Much of the current interest in aerosols focuses on two areas, first the connections between aerosols and climate, and second the links between aerosol pollution and human disease. Interest in the aerosol-climate connection centers on the direct and cloud-mediated effects of aerosols on solar radiation. Concern over the health effects of aerosol particles < 2.5 |im in diameter (the PM-2.5 fraction) is responsible for the recently enacted standards regarding particulate matter (PM) in the United States (Federal Register, 1997). Both of these general areas of interest require accurate information on the formation, composition, chemical reactivity, and transport of aerosol particles. Models and measurements have been used to determine where aerosols are produced and what they are made of, but advances in remote sensing and analytical methods will lead to a more comprehensive picture of the sources, composition, and reactivity of the atmospheric aerosol.

Beyond these concerns, it is now recognized that understanding the chemistry of aerosols is a key to dealing with other atmospheric constituents of immediate concern, including, for example, certain photochemical oxidants (Finlayson-Pitts and Pitts, 1997). Furthermore, understanding the linkages among the chemical cycles of aerosols, VOCs, and NOv, will be required for the development of effective pollution control strategies (Meng et al., 1997). This newly recognized need for an integrated approach to understanding and controlling air pollution also will lead to improvements in the socioeconomic models that are becoming increasingly important in policy-making decisions.

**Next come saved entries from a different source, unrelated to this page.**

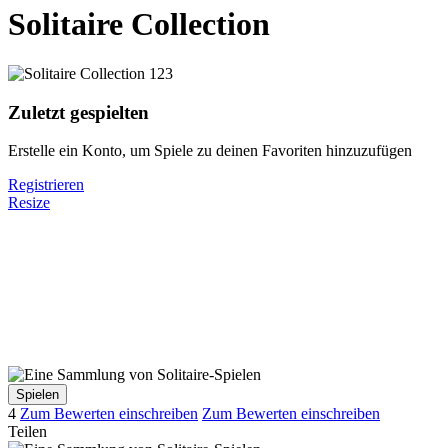
Solitaire Collection
Zuletzt gespielten
Erstelle ein Konto, um Spiele zu deinen Favoriten hinzuzufügen
Registrieren
Resize
Spielen
4
Zum Bewerten einschreiben
Zum Bewerten einschreiben
Teilen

Climate models are incorporating more and more information on the sources, composition, and fluxes of aerosols. Improved estimates of the quantities of gases and aerosols emitted into the atmosphere from natural and anthropogenic sources are being developed in association with the Global Emissions Inventory Activity (GEIA), a component of the International Global Atmospheric Chemistry Program (IGAC, e.g., Graedel et al., 1993). Given the global dimensions of aerosol pollution problems coupled with the heterogeneity of the aerosol distribution, it is appropriate that coordinated international efforts are being mounted to address both scientific and public health issues.